His father and mother married late. His father was forty and his mother thirty-five. His parents were of mixed nationality, but both were ethnic Jews. His mother was American born, and she grew up on Long Island in the elegant section of Kings Point on the water, scant blocks from the Coast Guard Academy. Her father had been a prosperous developer who built custom-made villas for successful New York businessmen and professionals who flocked yearlong from the city for extended weekends of relative peace.

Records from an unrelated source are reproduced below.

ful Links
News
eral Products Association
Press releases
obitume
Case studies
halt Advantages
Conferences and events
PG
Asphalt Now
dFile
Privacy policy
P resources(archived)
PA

His father's family was expatriated German and Jewish. The family left the comfort of Berlin after Kristallnacht and Hitler's then recent ascent to chancellor. They had thought that France was far enough away, and their son, Rosario's father, was born in early 1943 at the height of the war. Almost immediately thereafter, the French Jews were rounded up en masse, and Rosario's father was placed to be raised as the putative child of Catholic antique dealers. His parents were denounced and carted off. Both died en route, robbing the gas chamber of its claims on them. The young Rosario heard the story only once from his father. It did not come up again. It was not a topic of discussion within the small family of three.
After the war years, the French had a change of heart regarding Jews and inspired them to join government service, preferring to trust them over more native Frenchmen who had earlier dallied with the Nazi's, becoming their partisans. They also accepted that Jews were somehow inherently smarter and more suited to matters of discipline and intelligence services.

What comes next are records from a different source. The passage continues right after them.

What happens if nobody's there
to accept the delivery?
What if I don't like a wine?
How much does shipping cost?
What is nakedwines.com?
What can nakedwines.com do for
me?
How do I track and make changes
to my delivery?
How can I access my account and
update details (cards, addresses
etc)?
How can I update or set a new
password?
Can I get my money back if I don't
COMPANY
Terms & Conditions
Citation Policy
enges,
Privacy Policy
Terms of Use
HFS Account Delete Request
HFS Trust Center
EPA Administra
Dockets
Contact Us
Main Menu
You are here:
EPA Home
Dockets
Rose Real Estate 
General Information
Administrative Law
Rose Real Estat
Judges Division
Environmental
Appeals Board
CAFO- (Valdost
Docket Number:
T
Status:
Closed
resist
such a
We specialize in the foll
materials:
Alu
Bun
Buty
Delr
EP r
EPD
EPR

After completing his schooling, Rosario's father was sought out by the Suretee. He enlisted and trained in general police matters. When he obviously excelled in his studies and became noted for being just plain smart, he was routed into the intelligence division and designated for foreign service. In this manner, he developed his career and was assigned to embassies and delegations in Europe and finally in the United States to the French delegation to the United Nations. It was on this assignment in New York City that he met and later married Rosario's mother with whom he returned to France, having been promoted both in rank and in a management position within the secret service of France.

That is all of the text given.